Take from the entries below the stretch from the line with "Understanding" through the line with "generalists. I don't", and return it exactly, leaving the pictures out.

§ **SUPPLIED INFORMATION**:
□ □ □ □

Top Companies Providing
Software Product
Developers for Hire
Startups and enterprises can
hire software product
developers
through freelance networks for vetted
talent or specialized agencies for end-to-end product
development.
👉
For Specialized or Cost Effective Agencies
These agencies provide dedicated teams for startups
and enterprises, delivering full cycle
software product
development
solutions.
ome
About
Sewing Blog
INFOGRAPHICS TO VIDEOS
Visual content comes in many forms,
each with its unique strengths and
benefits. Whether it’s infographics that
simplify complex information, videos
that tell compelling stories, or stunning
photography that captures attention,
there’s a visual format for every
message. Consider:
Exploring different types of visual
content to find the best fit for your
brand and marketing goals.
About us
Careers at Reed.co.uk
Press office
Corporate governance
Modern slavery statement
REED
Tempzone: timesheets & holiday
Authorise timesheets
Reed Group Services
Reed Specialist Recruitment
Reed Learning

□ □ □ □

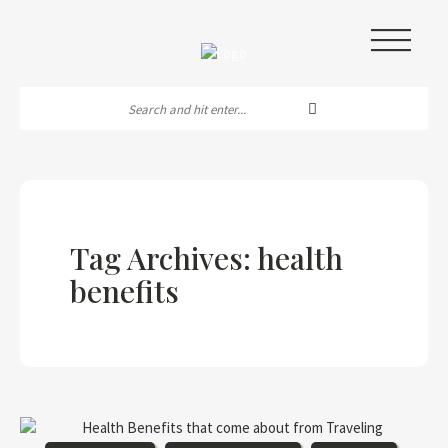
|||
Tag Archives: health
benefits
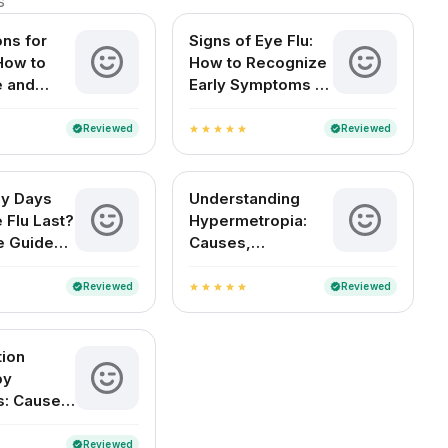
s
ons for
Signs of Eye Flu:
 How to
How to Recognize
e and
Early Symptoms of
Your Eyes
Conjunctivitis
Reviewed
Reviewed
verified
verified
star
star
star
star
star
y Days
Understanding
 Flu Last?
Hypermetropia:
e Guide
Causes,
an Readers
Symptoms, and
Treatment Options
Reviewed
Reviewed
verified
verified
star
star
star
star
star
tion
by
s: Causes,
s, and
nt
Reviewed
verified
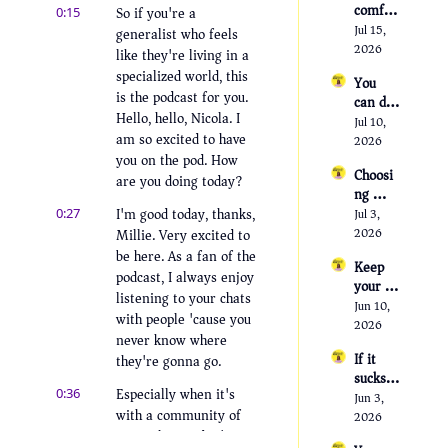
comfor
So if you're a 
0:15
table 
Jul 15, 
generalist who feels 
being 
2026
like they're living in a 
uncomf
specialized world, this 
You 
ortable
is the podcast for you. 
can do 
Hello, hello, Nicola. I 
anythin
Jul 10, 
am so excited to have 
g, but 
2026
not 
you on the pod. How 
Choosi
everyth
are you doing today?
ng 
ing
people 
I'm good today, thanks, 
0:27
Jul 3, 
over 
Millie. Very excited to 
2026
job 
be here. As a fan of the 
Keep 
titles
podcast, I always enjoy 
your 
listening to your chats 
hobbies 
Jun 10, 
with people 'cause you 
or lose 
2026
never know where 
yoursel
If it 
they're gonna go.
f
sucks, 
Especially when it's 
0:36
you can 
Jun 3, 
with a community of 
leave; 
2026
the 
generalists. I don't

□ □ □ □

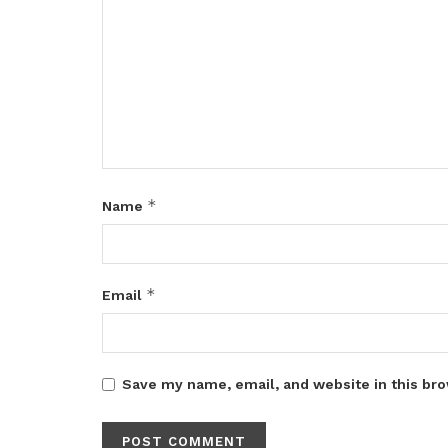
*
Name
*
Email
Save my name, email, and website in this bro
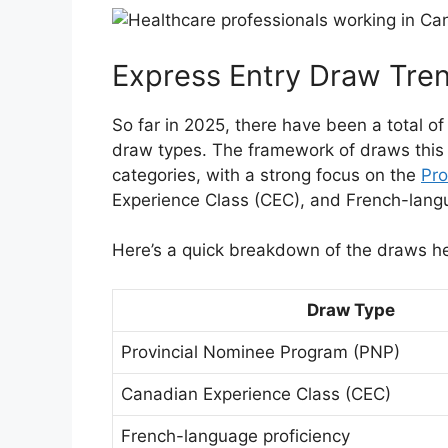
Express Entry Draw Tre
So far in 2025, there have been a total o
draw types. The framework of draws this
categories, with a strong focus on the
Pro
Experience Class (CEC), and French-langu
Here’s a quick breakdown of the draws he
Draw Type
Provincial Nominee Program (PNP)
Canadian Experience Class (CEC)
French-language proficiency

□ □ □ □

§ **FINISHED TASK**:
Understanding
 Flu Last?
Hypermetropia:
e Guide
Causes,
an Readers
Symptoms, and
Treatment Options
Reviewed
Reviewed
verified
verified
star
star
star
star
star
tion
by
s: Causes,
s, and
nt
Reviewed
verified
comfor
So if you're a 
0:15
table 
Jul 15, 
generalist who feels 
being 
2026
like they're living in a 
uncomf
specialized world, this 
You 
ortable
is the podcast for you. 
can do 
Hello, hello, Nicola. I 
anythin
Jul 10, 
am so excited to have 
g, but 
2026
not 
you on the pod. How 
Choosi
everyth
are you doing today?
ng 
ing
people 
I'm good today, thanks, 
0:27
Jul 3, 
over 
Millie. Very excited to 
2026
job 
be here. As a fan of the 
Keep 
titles
podcast, I always enjoy 
your 
listening to your chats 
hobbies 
Jun 10, 
with people 'cause you 
or lose 
2026
never know where 
yoursel
If it 
they're gonna go.
f
sucks, 
Especially when it's 
0:36
you can 
Jun 3, 
with a community of 
leave; 
2026
the 
generalists. I don't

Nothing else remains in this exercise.